REQUIRED WORK:
Only the text is wanted; write out each record below exactly and exclude all pictures.

DATA FOR REVIEW below:

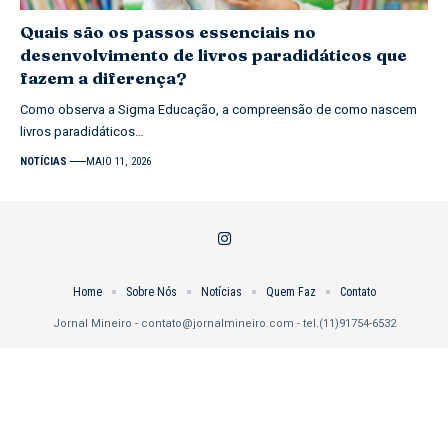
Quais são os passos essenciais no
desenvolvimento de livros paradidáticos que
fazem a diferença?
Como observa a Sigma Educação, a compreensão de como nascem
livros paradidáticos…
NOTÍCIAS
MAIO 11, 2026
Home
Sobre Nós
Notícias
Quem Faz
Contato
Jornal Mineiro -
contato@jornalmineiro.com
- tel.(11)91754-6532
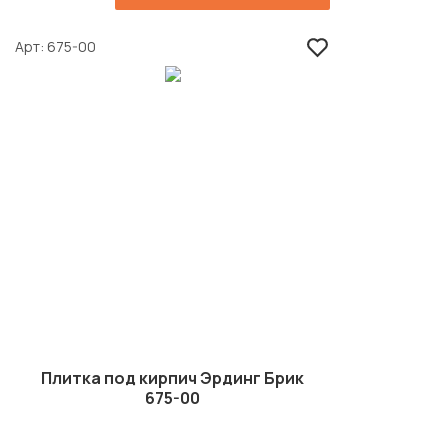
Арт
675-00
Плитка под кирпич Эрдинг Брик
675-00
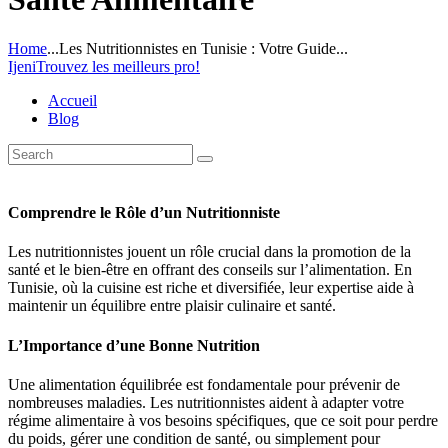
Home
...
Les Nutritionnistes en Tunisie : Votre Guide...
Ijeni
Trouvez les meilleurs pro!
Accueil
Blog
Comprendre le Rôle d’un Nutritionniste
Les nutritionnistes jouent un rôle crucial dans la promotion de la
santé et le bien-être en offrant des conseils sur l’alimentation. En
Tunisie, où la cuisine est riche et diversifiée, leur expertise aide à
maintenir un équilibre entre plaisir culinaire et santé.
L’Importance d’une Bonne Nutrition
Une alimentation équilibrée est fondamentale pour prévenir de
nombreuses maladies. Les nutritionnistes aident à adapter votre
régime alimentaire à vos besoins spécifiques, que ce soit pour perdre
du poids, gérer une condition de santé, ou simplement pour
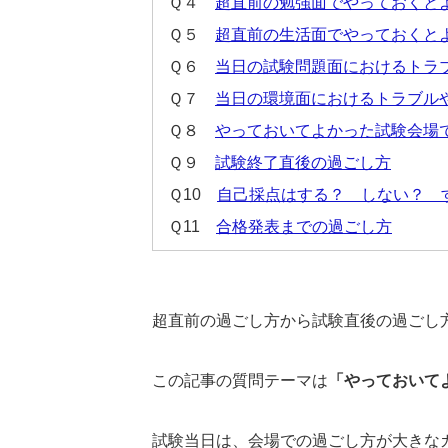
Ｑ４
超直前の勉強面でやっておくと
Ｑ５
超直前の生活面でやっておくと
Ｑ６
当日の試験問題面におけるトラ
Ｑ７
当日の環境面におけるトラブル
Ｑ８
やっておいてよかった試験会場
Ｑ９
試験終了直後の過ごし方
Ｑ10
自己採点はする？ しない？ 
Ｑ11
合格発表までの過ごし方
超直前の過ごし方から試験直後の過ごし
この記事の質問テーマは
「やっておいて
試験当日は、会場での過ごし方が大きな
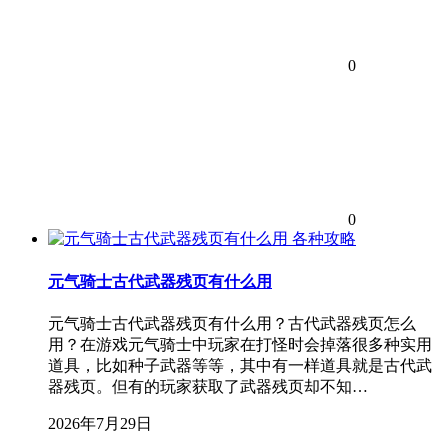
0
0
各种攻略
元气骑士古代武器残页有什么用
元气骑士古代武器残页有什么用？古代武器残页怎么
用？在游戏元气骑士中玩家在打怪时会掉落很多种实用
道具，比如种子武器等等，其中有一样道具就是古代武
器残页。但有的玩家获取了武器残页却不知…
2026年7月29日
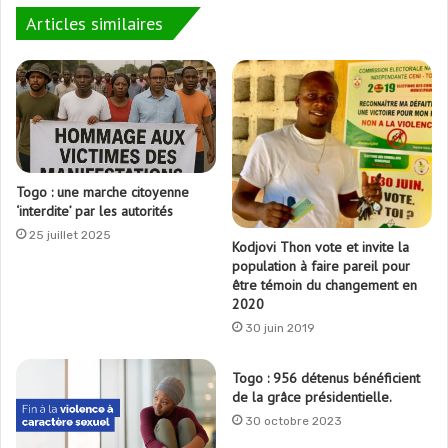
Articles similaires
Togo : une marche citoyenne
‘interdite’ par les autorités
25 juillet 2025
Kodjovi Thon vote et invite la
population à faire pareil pour
être témoin du changement en
2020
30 juin 2019
Togo : 956 détenus bénéficient
de la grâce présidentielle.
30 octobre 2023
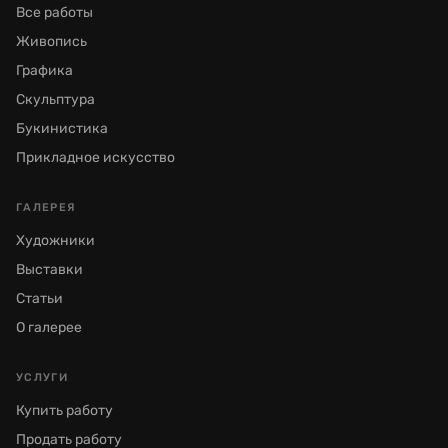
Все работы
Живопись
Графика
Скульптура
Букинистика
Прикладное искусство
ГАЛЕРЕЯ
Художники
Выставки
Статьи
О галерее
УСЛУГИ
Купить работу
Продать работу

End of DATA FOR REVIEW.

SOLVED PROBLEM:
Quais são os passos essenciais no
desenvolvimento de livros paradidáticos que
fazem a diferença?
Como observa a Sigma Educação, a compreensão de como nascem
livros paradidáticos…
NOTÍCIAS
MAIO 11, 2026
Home
Sobre Nós
Notícias
Quem Faz
Contato
Jornal Mineiro -
contato@jornalmineiro.com
- tel.(11)91754-6532
Арт
675-00
Плитка под кирпич Эрдинг Брик
675-00
Home
...
Les Nutritionnistes en Tunisie : Votre Guide...
Ijeni
Trouvez les meilleurs pro!
Accueil
Blog
Comprendre le Rôle d’un Nutritionniste
Les nutritionnistes jouent un rôle crucial dans la promotion de la
santé et le bien-être en offrant des conseils sur l’alimentation. En
Tunisie, où la cuisine est riche et diversifiée, leur expertise aide à
maintenir un équilibre entre plaisir culinaire et santé.
L’Importance d’une Bonne Nutrition
Une alimentation équilibrée est fondamentale pour prévenir de
nombreuses maladies. Les nutritionnistes aident à adapter votre
régime alimentaire à vos besoins spécifiques, que ce soit pour perdre
du poids, gérer une condition de santé, ou simplement pour
Ｑ４
超直前の勉強面でやっておくと
Ｑ５
超直前の生活面でやっておくと
Ｑ６
当日の試験問題面におけるトラ
Ｑ７
当日の環境面におけるトラブル
Ｑ８
やっておいてよかった試験会場
Ｑ９
試験終了直後の過ごし方
Ｑ10
自己採点はする？ しない？ 
Ｑ11
合格発表までの過ごし方
超直前の過ごし方から試験直後の過ごし
この記事の質問テーマは
「やっておいて
試験当日は、会場での過ごし方が大きな
0
0
各种攻略
元气骑士古代武器残页有什么用
元气骑士古代武器残页有什么用？古代武器残页怎么
用？在游戏元气骑士中玩家在打怪时会掉落很多种实用
道具，比如种子武器等等，其中有一样道具就是古代武
器残页。但有的玩家获取了武器残页却不知…
2026年7月29日
Articles similaires
Togo : une marche citoyenne
‘interdite’ par les autorités
25 juillet 2025
Kodjovi Thon vote et invite la
population à faire pareil pour
être témoin du changement en
2020
30 juin 2019
Togo : 956 détenus bénéficient
de la grâce présidentielle.
30 octobre 2023
Все работы
Живопись
Графика
Скульптура
Букинистика
Прикладное искусство
ГАЛЕРЕЯ
Художники
Выставки
Статьи
О галерее
УСЛУГИ
Купить работу
Продать работу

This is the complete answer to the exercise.